A quoi doit ressembler le roman du XXIe siècle ? Si la question est en soi un lieu commun à propos duquel tout le monde a son petit avis, force est de constater que peu d’auteurs parviennent à produire de véritables réponses en actes. Les deux derniers romans de Juan Francisco Ferré (Providence et Karnaval, parus aux éditions Le Passage du Nord-Ouest) font partie de ces livres qui regardent le monde droit à travers le pare-brise, rendant ensuite assez difficile la fréquentation du roman qui s’obstine à le fixer dans le rétroviseur. Pas de U-turn possible quand on ouvre un livre de Ferré. Une malédiction pour quiconque désire candidement poursuivre sa vie de consommateur de biens culturels périssables, mais une grâce pour qui brûle de faire sécession avec ce monde avarié et sa littérature servile de substitution. (Fabien T.)
Fabien Thévenot | Je commence sur le champ par une question impossible : c’est quoi pour vous être romancier au XXIe siècle ? En quoi votre travail est-il différent de celui du romancier du siècle précédent ?
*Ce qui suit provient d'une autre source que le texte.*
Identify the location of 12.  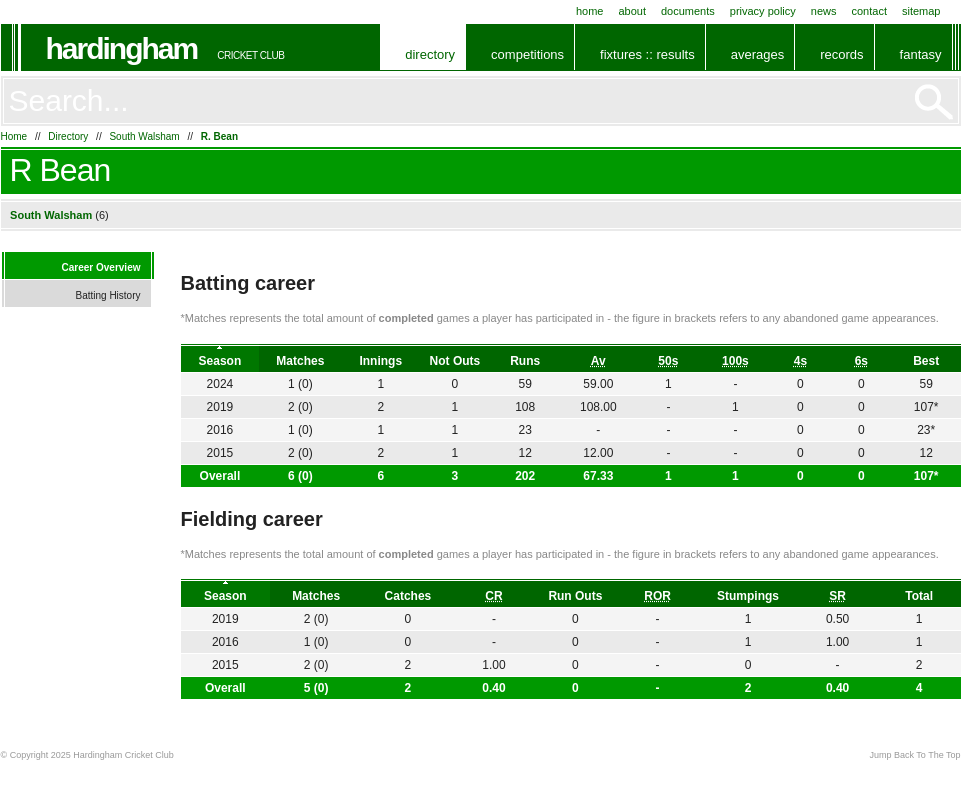 (925, 453).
Juan Francisco Ferré | Je ne vais pas te dire pourquoi je suis romancier, mais plutôt quel type de roman il m’intéresse d’écrire. Ce roman-là est une « machine de guerre » qui engage un combat acharné et implacable contre la culture actuelle et les médias (écrits et audiovisuels) qui s’y associent. Un roman qui se constitue comme machine de guerre est un roman qu’il faut comprendre, avant tout, comme une parodie de lui-même. Le roman comme machine de guerre est la meilleure stratégie pour aider la littérature à survivre dans un contexte de marché culturel conçu à l’image même de l’économie. La camisole de force que s’est imposé le roman à des moments bien précis de son histoire, l’obligeant à renoncer à la polyphonie narrative et aux libres jeux formels, s’est révélée plus répressive encore à une époque de grandes mutations sociales, technologiques, politiques et culturelles. Le mélange des styles et des registres est pourtant la base du genre romanesque depuis ses origines, c’est pourquoi je ne fais pas autre chose que de suivre les grands maîtres tels que Rabelais, Sterne, Sade, Joyce, Gombrowicz ou Cabrera Infante.
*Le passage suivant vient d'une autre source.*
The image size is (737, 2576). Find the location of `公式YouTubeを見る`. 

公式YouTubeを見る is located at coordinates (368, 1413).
Les romans les plus stimulants que j’ai lus ces quinze dernières années sont surtout signés d’auteurs hispaniques : 2666 de Bolaño, les livres de Rodrigo Fresan et évidemment votre Providence. J’aime ces livres car dans le fond comme dans la forme, ils me semblent en phase avec leur époque. Comment expliquez-vous cette habilité du roman de langue espagnole à méditer et réfléchir droitement le monde ?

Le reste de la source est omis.